The solution of the controversy raised by this writ of error can not be settled by a reference to those cases dealing with judgments of other States of the American Union, because as to these the full faith and credit clause of the constitution of the United States governs, and such adjudications of necessity were made with respect to the constitutional provision on that subject in art. 4, section 1, thereof. There was in this class of cases no necessity for determining whether in the absence of such a provision in our organic law the judgments of the courts of one State would be given effect in the courts of another upon the application of the principles hereinafter examined. Between certain countries this matter has been made the subject-matter of treaties; but apparently there is no treaty between this country and the United Kingdom. As was said by Mr. Justice Gray, in Hilton v. Guyot, 159 U.S. 113, 163 ( 16 Sup. Ct. 139, 40 L. ed. 95): "The most certain guide, no doubt, for the decision of such questions is a treaty or a statute of this country. But when, as is the case here, there is no written law upon the subject, the duty still rests upon the judicial tribunals of ascertaining and declaring what the law is, whenever it becomes necessary to do so, in order to determine the rights of parties to suits regularly brought before them. In doing this, the courts must obtain such aid as they can from judicial decisions, from the works of jurists and commentators, and from the acts and usages of civilized nations. Fremont v. United States, 17 How. 542, 557 [ 15 L. ed. 241]; The Scotia, 14 Wall. 170, 188 [ 20 L. ed. 822]; Respublica v. De Longchamps, 1 Dall. 111, 116 [ 1 L. ed. 59]; Moultrie v. Hunt, 23 N.Y. 394, 396."
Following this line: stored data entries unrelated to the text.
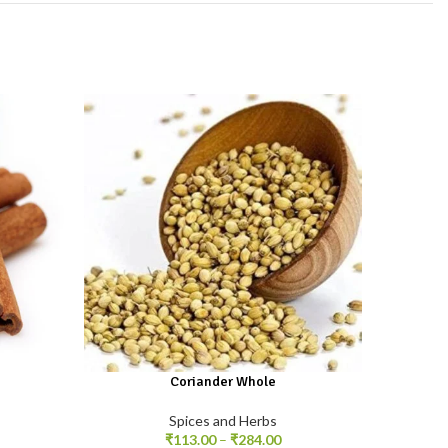
Coriander Whole
With a 
is used
Spices and Herbs
dishes 
₹
113.00
–
₹
284.00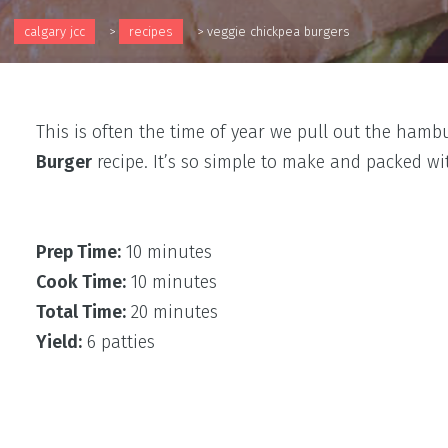
calgary jcc
>
recipes
>
veggie chickpea burgers
This is often the time of year we pull out the ham
Burger
recipe. It’s so simple to make and packed w
Prep Time:
10 minutes
Cook Time:
10 minutes
Total Time:
20 minutes
Yield:
6 patties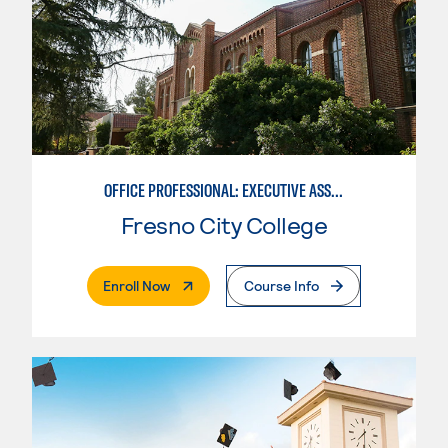
OFFICE PROFESSIONAL: EXECUTIVE ASSISTANT EMPHASIS
Fresno City College
. External Page
Enroll Now
Course Info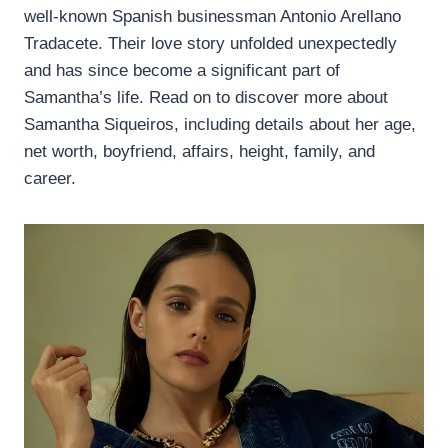
well-known Spanish businessman Antonio Arellano
Tradacete. Their love story unfolded unexpectedly
and has since become a significant part of
Samantha’s life. Read on to discover more about
Samantha Siqueiros, including details about her age,
net worth, boyfriend, affairs, height, family, and
career.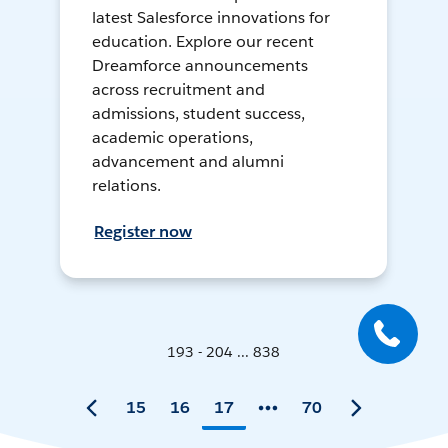
latest Salesforce innovations for
education. Explore our recent
Dreamforce announcements
across recruitment and
admissions, student success,
academic operations,
advancement and alumni
relations.
Register now
193 - 204 ... 838
15
16
17
70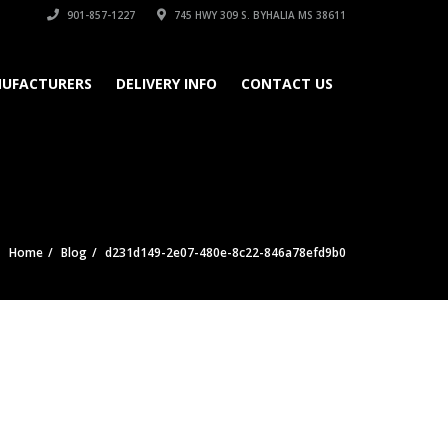
901-857-1227
745 HWY 309 S. BYHALIA MS 38611
UFACTURERS
DELIVERY INFO
CONTACT US
Home
Blog
d231d149-2e07-480e-8c22-846a78efd9b0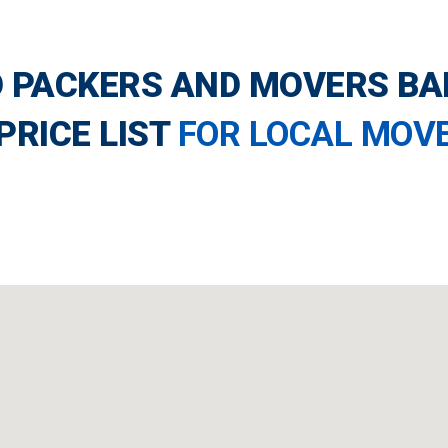
 PACKERS AND MOVERS B
PRICE LIST
FOR LOCAL MOV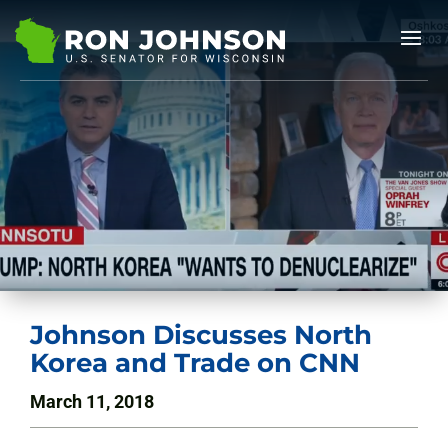
Johnson Discusses North
Korea and Trade on CNN
March 11, 2018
There have arisen two different lines of authority on this question. At first the prevailing opinion was that the courts of this country would give binding effect only to judgments of the courts of such foreign countries as recognized the conclusiveness of our own judgments. The basis of these decisions was comity, or courtesy, based on reciprocity. This view was presented in Hilton v. Guyot, supra; Ritchie v. McMullen, 159 U.S. 235 ( 16 Sup. Ct. 171, 40 L. ed. 133). See 31 Am. Jur. § 546, 46 A.L.R. 452, and cit. In Hilton v. Guyot, supra, it was ruled that a judgment rendered in France was only prima facie evidence of the justice of the plaintiff's claim, since by the laws of France judgments of other countries are reviewable on the merits. Many other courts have followed the same rule. See notes in 1 Am. D. 324, 20 L.R.A. 675, 91 Am. St. R. 539. In Ritchie v. McMullen, supra, the Supreme Court of the United States held that a judgment rendered by a court having jurisdiction of the cause and of the parties, upon regular proceedings and due notice or appearance, and not procured by fraud, in a foreign country, by the law of which, as in England and in Canada, a judgment of one of our own courts, under like circumstances, is held conclusive of the merits, is conclusive as between the parties in an action brought upon it in this country, as to all matters pleaded and which might have been tried in the foreign court.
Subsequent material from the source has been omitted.